*WORK INSTRUCTION*
With the line containing "pochází ze šermířské rodiny. Jeho dědeček" as the start and the line containing "pedagogiku volného času na FTK UP. Tým" as the end, transcribe that span of the entries below exactly, including both.

*Stored data entries*
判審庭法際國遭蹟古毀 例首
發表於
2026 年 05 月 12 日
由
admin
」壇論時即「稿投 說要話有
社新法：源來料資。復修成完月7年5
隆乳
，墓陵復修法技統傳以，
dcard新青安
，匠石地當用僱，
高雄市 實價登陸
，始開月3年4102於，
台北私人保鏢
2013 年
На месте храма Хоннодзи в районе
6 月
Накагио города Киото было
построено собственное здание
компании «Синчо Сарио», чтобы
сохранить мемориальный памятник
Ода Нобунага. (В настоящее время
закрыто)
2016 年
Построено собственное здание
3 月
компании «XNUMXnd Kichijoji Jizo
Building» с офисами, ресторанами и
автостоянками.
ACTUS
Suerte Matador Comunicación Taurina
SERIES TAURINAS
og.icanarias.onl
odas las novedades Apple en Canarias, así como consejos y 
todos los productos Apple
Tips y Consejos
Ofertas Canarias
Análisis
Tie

==

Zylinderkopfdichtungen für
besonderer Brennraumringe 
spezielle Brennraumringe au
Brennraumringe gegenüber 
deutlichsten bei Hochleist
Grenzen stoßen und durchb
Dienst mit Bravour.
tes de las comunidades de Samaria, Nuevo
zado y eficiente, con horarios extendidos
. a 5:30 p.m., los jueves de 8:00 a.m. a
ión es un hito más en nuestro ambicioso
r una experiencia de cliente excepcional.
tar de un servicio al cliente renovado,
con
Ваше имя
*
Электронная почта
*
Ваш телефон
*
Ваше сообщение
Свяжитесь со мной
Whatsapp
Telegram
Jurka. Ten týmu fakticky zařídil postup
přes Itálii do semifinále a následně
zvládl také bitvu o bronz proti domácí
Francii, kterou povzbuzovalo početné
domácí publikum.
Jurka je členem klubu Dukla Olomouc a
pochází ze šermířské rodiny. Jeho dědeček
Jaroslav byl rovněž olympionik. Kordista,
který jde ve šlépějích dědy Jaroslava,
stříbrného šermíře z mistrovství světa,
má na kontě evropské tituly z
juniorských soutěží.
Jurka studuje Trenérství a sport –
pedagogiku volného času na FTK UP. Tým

*REPLY TO THE EXERCISE*
pochází ze šermířské rodiny. Jeho dědeček
Jaroslav byl rovněž olympionik. Kordista,
který jde ve šlépějích dědy Jaroslava,
stříbrného šermíře z mistrovství světa,
má na kontě evropské tituly z
juniorských soutěží.
Jurka studuje Trenérství a sport –
pedagogiku volného času na FTK UP. Tým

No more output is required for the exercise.